It’s the fourth quarter of the calendar year, and your strategic planning activities are likely to be in full swing (if not already completed). As a communicator, it’s essential that you have a seat at the planning table to ensure effective communications are a key element of the plan. Few things are more critical to your organization’s (and your own) success.
When discussions turn to performance goals and associated strategies, raise these questions: What audiences are key to our success? What do we want them to think and do?

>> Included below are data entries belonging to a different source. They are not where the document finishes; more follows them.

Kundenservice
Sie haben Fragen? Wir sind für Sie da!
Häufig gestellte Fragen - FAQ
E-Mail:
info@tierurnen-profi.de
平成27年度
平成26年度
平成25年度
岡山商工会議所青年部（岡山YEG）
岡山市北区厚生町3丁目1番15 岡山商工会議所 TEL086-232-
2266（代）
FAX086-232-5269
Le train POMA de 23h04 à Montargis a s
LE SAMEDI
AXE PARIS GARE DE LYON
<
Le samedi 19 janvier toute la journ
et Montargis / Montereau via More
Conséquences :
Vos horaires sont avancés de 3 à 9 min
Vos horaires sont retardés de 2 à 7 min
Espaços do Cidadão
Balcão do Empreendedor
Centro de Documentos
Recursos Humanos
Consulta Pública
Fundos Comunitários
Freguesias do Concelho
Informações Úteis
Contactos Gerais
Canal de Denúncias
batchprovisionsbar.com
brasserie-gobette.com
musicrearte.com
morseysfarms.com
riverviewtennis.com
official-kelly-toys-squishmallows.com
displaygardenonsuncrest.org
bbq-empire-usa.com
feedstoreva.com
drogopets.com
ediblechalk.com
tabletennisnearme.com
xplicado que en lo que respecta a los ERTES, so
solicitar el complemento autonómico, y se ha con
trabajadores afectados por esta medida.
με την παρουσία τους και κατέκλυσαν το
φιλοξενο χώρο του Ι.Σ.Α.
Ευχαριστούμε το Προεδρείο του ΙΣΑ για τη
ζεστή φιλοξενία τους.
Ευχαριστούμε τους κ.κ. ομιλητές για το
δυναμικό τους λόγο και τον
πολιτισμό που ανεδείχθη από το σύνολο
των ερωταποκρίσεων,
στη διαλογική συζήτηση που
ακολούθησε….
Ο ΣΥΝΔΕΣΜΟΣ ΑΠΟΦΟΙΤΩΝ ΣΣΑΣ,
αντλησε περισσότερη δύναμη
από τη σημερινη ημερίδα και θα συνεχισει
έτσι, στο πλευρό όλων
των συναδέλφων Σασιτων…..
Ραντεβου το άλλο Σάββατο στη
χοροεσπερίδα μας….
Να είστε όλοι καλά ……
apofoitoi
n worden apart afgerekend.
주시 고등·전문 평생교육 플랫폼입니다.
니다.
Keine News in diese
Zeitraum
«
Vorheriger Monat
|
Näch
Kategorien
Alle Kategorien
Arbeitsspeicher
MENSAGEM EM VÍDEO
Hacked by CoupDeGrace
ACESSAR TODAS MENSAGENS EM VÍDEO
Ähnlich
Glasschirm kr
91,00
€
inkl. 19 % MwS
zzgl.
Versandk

It’s helpful to imagine your audiences are concentric circles. Focus on answering the questions for each audience, starting from the innermost circle: shareholders and funders.
Shareholders and funders.
Perceptions of your brand, your current performance, and your future prospects have a direct, tangible impact on how investors and analysts value your company. If you are not a public company, the awareness and attitudes of donors and other funders is equally critical and needs to be shaped strategically.
Employees and partners.
Do your employees know what to do and why? Are they married to your mission and motivated to perform? Are your business partners (retailers, distributors, other intermediaries) serving as educated, enthusiastic advocates for your brand? What are you doing to ensure this is the case?
Customers and consumers.
Perhaps the most obvious audiences in any planning effort are customers (if you’re B2B) and consumers. Most of us plan for them already, but many organizations fail to devote resources to refreshing their customer and consumer understanding. Your plans should always be based on current quantitative and qualitative research. Communication is a two-way street… are you listening?
The “public” sector.
This includes the media, elected officials, regulators, and other community stakeholders who have an interest in what you do and influence over your operating environment. To create a climate that is optimal for success, you must manage these audiences strategically and systematically.
Communications and their supporting technology form the central nervous system of your organization. As your plans emerge for the coming year, challenge each goal and strategy in a productive way. Tease out the communications need and resources that are required, and prepare yourself to succeed.